A rare Lalique brooch has sold for £58,000 at Salisbury auction house, Woolley and Wallis Salerooms, despite almost being thrown away by its owner.
The lady vendor, local to the salerooms, was selling items to finance a knee operation when she came across the brooch in a box of bric-a-brac tucked away in her loft. Believing it to be of little value, she brought it to jewellery specialist Jonathan Edwards and was amazed by his conservative pre-sale estimate of £5,000 - 7,000. On being told of its hammer price, a record for a piece of jewellery at Woolley and Wallis, she said she was "staggered but delighted".
Her sentiments were shared by specialist Jonathan Edwards, who feels that the result reflects the currently buoyant jewellery market. The price is the second record for Jonathan's department this year, after a large diamond cluster ring sold for £52,000 in the January Jewellery sale. However, this piece is closer to the specialist's heart: "It's not so difficult to get a high price for substantial diamonds," says Jonathan, "but here we're talking about something which has an intrinsic value of only a few hundred pounds. For this brooch to make the price that it did shows how much collectors value its rarity, collectability and, above all, its beauty."

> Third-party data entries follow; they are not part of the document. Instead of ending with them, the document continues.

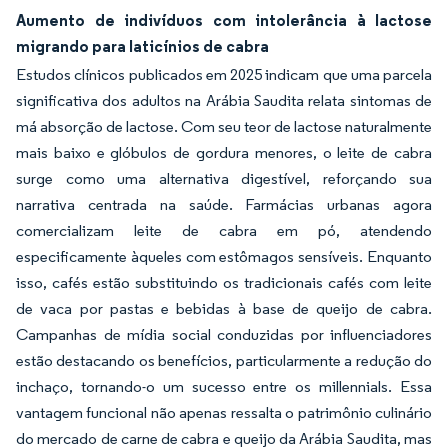
Aumento de indivíduos com intolerância à lactose
migrando para laticínios de cabra
Estudos clínicos publicados em 2025 indicam que uma parcela
significativa dos adultos na Arábia Saudita relata sintomas de
má absorção de lactose. Com seu teor de lactose naturalmente
mais baixo e glóbulos de gordura menores, o leite de cabra
surge como uma alternativa digestível, reforçando sua
narrativa centrada na saúde. Farmácias urbanas agora
comercializam leite de cabra em pó, atendendo
especificamente àqueles com estômagos sensíveis. Enquanto
isso, cafés estão substituindo os tradicionais cafés com leite
de vaca por pastas e bebidas à base de queijo de cabra.
Campanhas de mídia social conduzidas por influenciadores
estão destacando os benefícios, particularmente a redução do
inchaço, tornando-o um sucesso entre os millennials. Essa
vantagem funcional não apenas ressalta o patrimônio culinário
do mercado de carne de cabra e queijo da Arábia Saudita, mas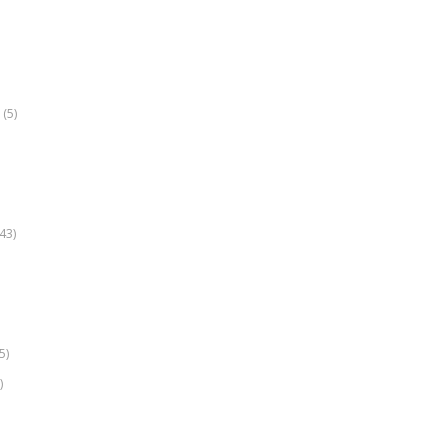
(5)
k
43)
5)
)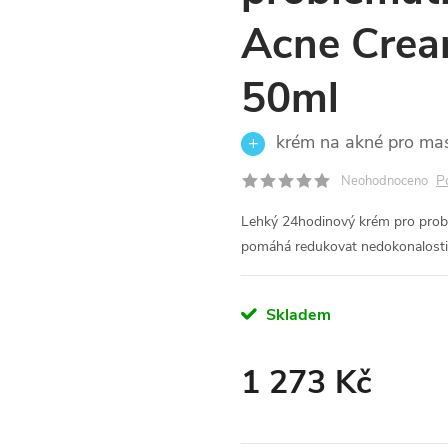
Acne Crea
50ml
krém na akné pro mas
P
Neohodnoceno
Lehký 24hodinový krém pro proble
pomáhá redukovat nedokonalosti b
Skladem
1 273 Kč
Měrná
cena:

There were several collectors and dealers standing by to contest the piece, many of whom were quickly disappointed as the price rose well above the £20,000 which many had expected it to make. It was all hands on deck for saleroom staff who were manning fifteen telephone lines, as well as fielding early bids from the internet. In the end the piece sold on the telephone to West End dealer Wartski, having been underbid in the room by disappointed Lalique dealer, Raoul Arantes.
The popularity of the brooch appears to rest, at least partly, in its construction. "Lalique was not only a spectacular jewellery designer," opines Jonathan Edwards, "he is also famous for his glass ware. The pate-de-verre body of this brooch, and its plique-a-jour wings, means that it combines both areas, increasing its appeal to collectors."